Conversione Markdown→PDF: tre strade, in ordine di comodità.
1. **Server-side via tool MCP** (il `mcp-docugen` espone `document_to_pdf` e accetta `output_format="pdf"` su `document_generate`). Il render avviene dentro al container Docker tramite Chromium headless gestito da Playwright; il PDF viene restituito come stringa base64 nella risposta JSON-RPC. Opzione consigliata: il chiamante (Claude Code, script, altri MCP) riceve direttamente il PDF e non deve avere alcun tool installato.
2. **Client-side con `md-to-pdf`** (Node) sull'host che ha generato il Markdown. Comando: `md-to-pdf <file>.md`.
3. **Script di bundling** per documenti `.md` legacy che ancora referenziano `stylesheet:` come path host: `scripts/bundle-css.py <file.md> [--in-place]` rimuove la riga e inietta il CSS inline.

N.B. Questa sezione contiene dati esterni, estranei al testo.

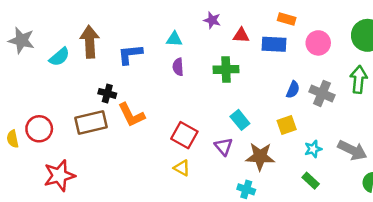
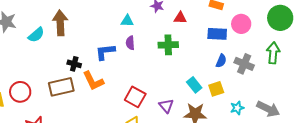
blue rectangle: (274, 44) -> (217, 34), moved
blue L-shape: (130, 54) -> (105, 52), moved
cyan rectangle: (240, 120) -> (194, 85), moved

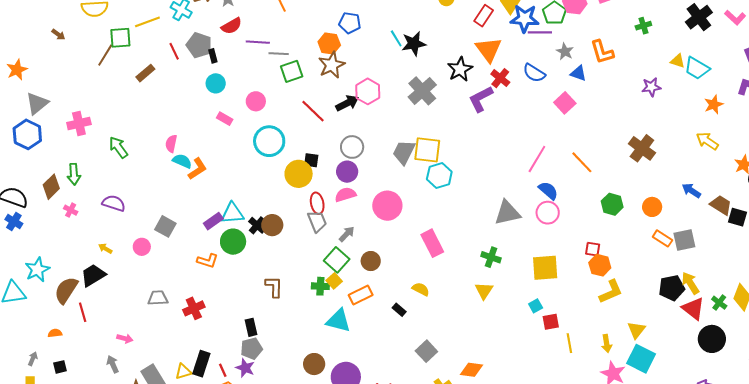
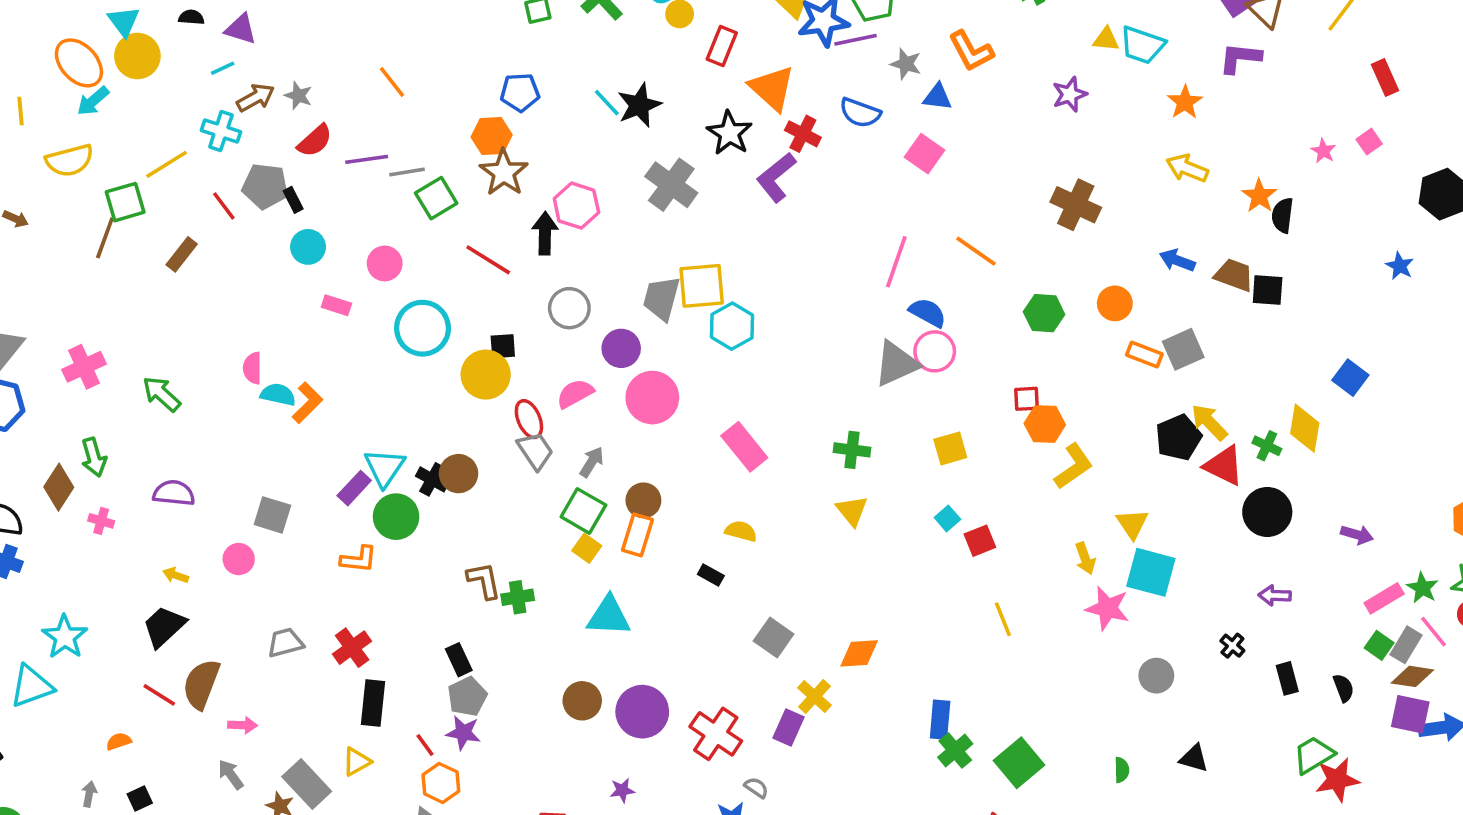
red rectangle: (484, 16) -> (722, 46), moved
black arrow: (347, 103) -> (545, 233), turned -50
purple circle: (347, 172) -> (621, 348), moved
cyan triangle: (232, 213) -> (385, 468), turned -40
gray triangle: (507, 213) -> (896, 364), moved
yellow square: (545, 268) -> (950, 448), size x0.7
green cross: (320, 286) -> (518, 597), moved
brown semicircle: (66, 290) -> (201, 684), moved
orange rectangle: (361, 295) -> (637, 535), moved, turned -35
red line: (83, 312) -> (159, 695), turned -30
yellow line: (569, 343) -> (1003, 619), moved
black rectangle: (201, 364) -> (373, 703), moved

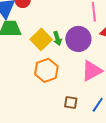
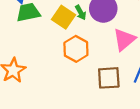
brown square: (71, 103) -> (109, 78), size x1.6

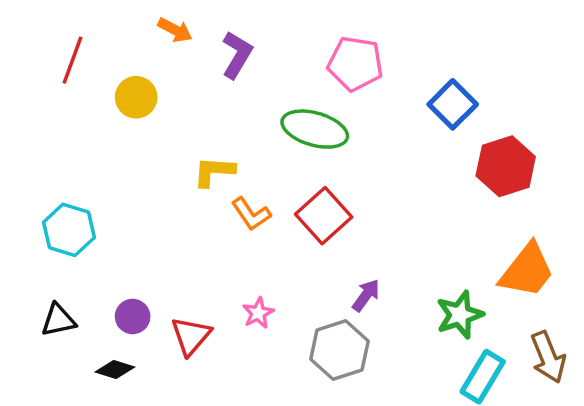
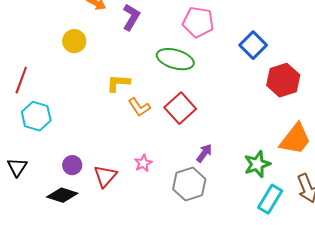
red line: (72, 60) -> (21, 80), moved
black triangle: (58, 320) -> (17, 167), moved, turned -45
black diamond: (115, 370) -> (62, 195), size x1.4

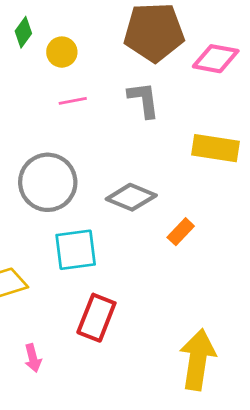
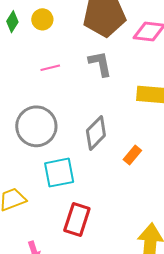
yellow circle: (62, 52) -> (42, 19), moved
gray diamond: (131, 197) -> (96, 133), turned -64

Il CSS Tielogic non viene mai referenziato come path esterno nel Markdown prodotto dal servizio: il `Renderer` lo legge da `themes/tielogic.css` (copiato nell'immagine Docker in `/app/themes/`) e lo inietta come blocco `<style>` inline subito dopo il frontmatter. Il file `.md` risultante è quindi **autocontenuto e portabile** — chi lo riceve può convertirlo in PDF stilizzato anche senza avere il CSS sull'host.
Per il **formato Word (.docx)** il servizio espone il tool MCP `document_to_docx` (oppure `output_format ∈ {docx, all}` su `document_generate`). La conversione passa per Pandoc invocato come subprocess, con `themes/tielogic-reference.docx` come reference: heading colors (blu Tielogic), font Inter e dimensioni di carattere replicano l'identità del PDF nei limiti di quello che il formato `.docx` permette di stilizzare. La cover grafica con sfondo scuro, le card colorate, le badge e i bordi del CSS rimangono solo nel PDF (sono effetti CSS che non hanno equivalente nativo Word). Il reference `.docx` viene generato dallo script `scripts/build-reference-docx.py` partendo dal default Pandoc e riscrivendo `word/styles.xml`.